Packets can also be sent into the DE2. When a packet comes in through the Ethernet port, it goes straight to the DM9000A and then into the NiosII software interface. This determines whether the frame is IP or ARP, strips off the MAC header and sends the packet appropriately into our hardware. It is received by the recv_buffer.v module, which manages the flow control throughout the rest of the receive end of the hardware. IP packets are then send to IP_recv.v, which strips the IP header, calculates the checksum, and if correct, sends it on to udp_rcv.v. This takes the UDP header off and sends the data along with the source port number into the application. All of these Verilog modules are connected through another module called toplevel.v which connects directly to the DE2_NET.v file that also connects the NiosII via SOPC builder.
Our logical structure also includes implementation for Address Resolution Protocol (ARP).
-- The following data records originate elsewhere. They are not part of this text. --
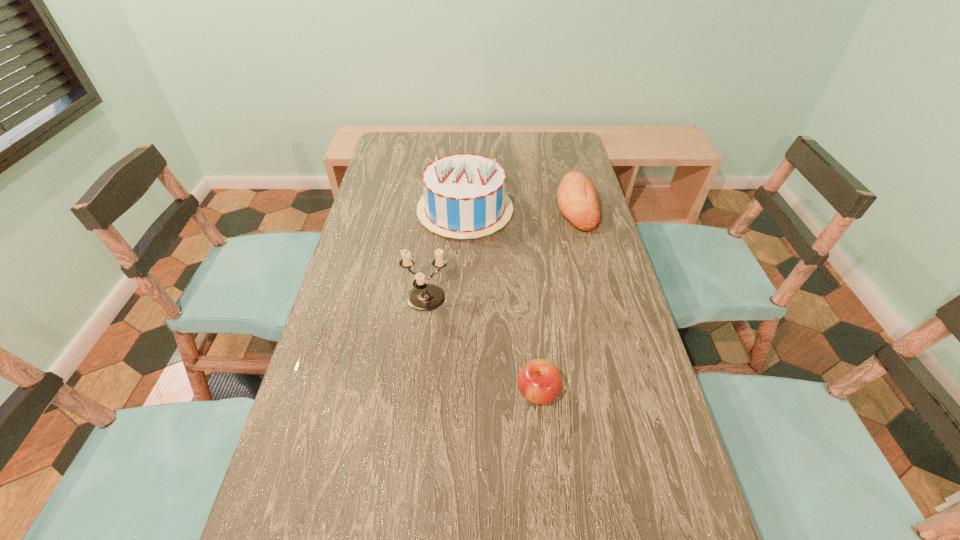 Locate an element on the screen. The width and height of the screenshot is (960, 540). birthday cake is located at coordinates (464, 197).

Identify the location of the third shortest object. (424, 297).

In order to click on candle holder in this screenshot , I will do `click(424, 297)`.

At what (x,y) coordinates should I click in order to perform the action: click on apple. Please return your answer as a coordinate pair (x, y). This screenshot has width=960, height=540. Looking at the image, I should click on (539, 381).

Locate an element on the screen. This screenshot has width=960, height=540. the rightmost object is located at coordinates (578, 201).

Where is `blank area located on the front of the birthday cake`? This screenshot has width=960, height=540. blank area located on the front of the birthday cake is located at coordinates (463, 256).

Find the location of `vacant region located on the back of the candle holder`. vacant region located on the back of the candle holder is located at coordinates (437, 206).

Locate an element on the screen. Image resolution: width=960 pixels, height=540 pixels. free location located 0.060m on the back of the apple is located at coordinates (534, 353).

I want to click on vacant space situated on the back of the rightmost object, so click(x=564, y=160).

Locate an element on the screen. object located in the right edge section of the desktop is located at coordinates (578, 201). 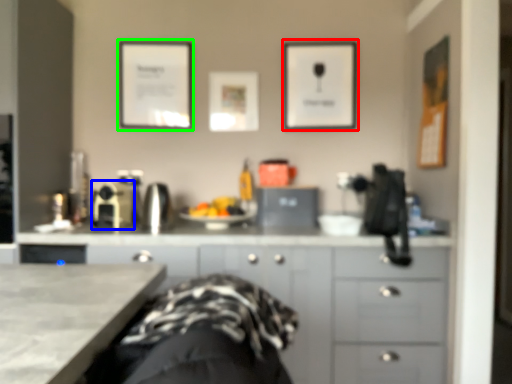 Question: Which is farther away from picture frame (highlighted by a red box)? appliance (highlighted by a blue box) or picture frame (highlighted by a green box)?

Choices:
 (A) appliance
 (B) picture frame

Answer: (A) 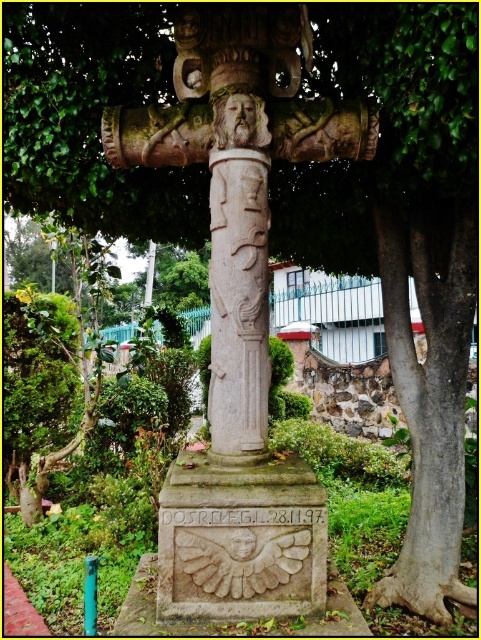 You are standing at the base of the monument and want to take a photo that includes both the point at coordinates point (219, 321) and point (243, 260). Which point should you position closer to the camera to ensure both are in focus?

Since point (219, 321) is behind point (243, 260), you should position the camera closer to point (243, 260) to ensure both points are in focus as they will be within the depth of field.

You are an architect designing a garden layout and need to place both the carved stone column at center and the white stone column at center. Given their sizes, which one should be placed closer to the entrance to ensure visibility?

The carved stone column at center is larger in size than the white stone column at center, so placing the larger carved stone column closer to the entrance will ensure it is more visible from a distance.

You are standing in front of a monument and see both the carved stone column at center and the white stone column at center. Which one is located to the right?

The carved stone column at center is positioned on the right side of the white stone column at center.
If we do not know the MAC address that belongs to a destination IP, we can send out an ARP packet using arp_send.v, which then travels through the send_buffer.v module that was explained earlier. We also can receive ARP packets using arp_rcv.v, which can in turn send out replies to ARP requests from other machines. The protocol is explained in further detail in the Design section below.
We decided to use the software DM9000A interface that came on the DE2 CD because the chip seemed to interface well with the software when we first tested it. We then implemented the rest of the protocol in hardware for speed purposes, to better interface with hardware elements, and for a bigger challenge for us. Also, hardware is cool.
Our design obviously has a strong relationship with the Internet protocol suite developed by the IETF (Internet Engineering Task Force). It is meant to implement these standards exactly, so when we were designing our system, we had to make sure that we knew the standards very well, or else we would not be able to communicate correctly with other network devices.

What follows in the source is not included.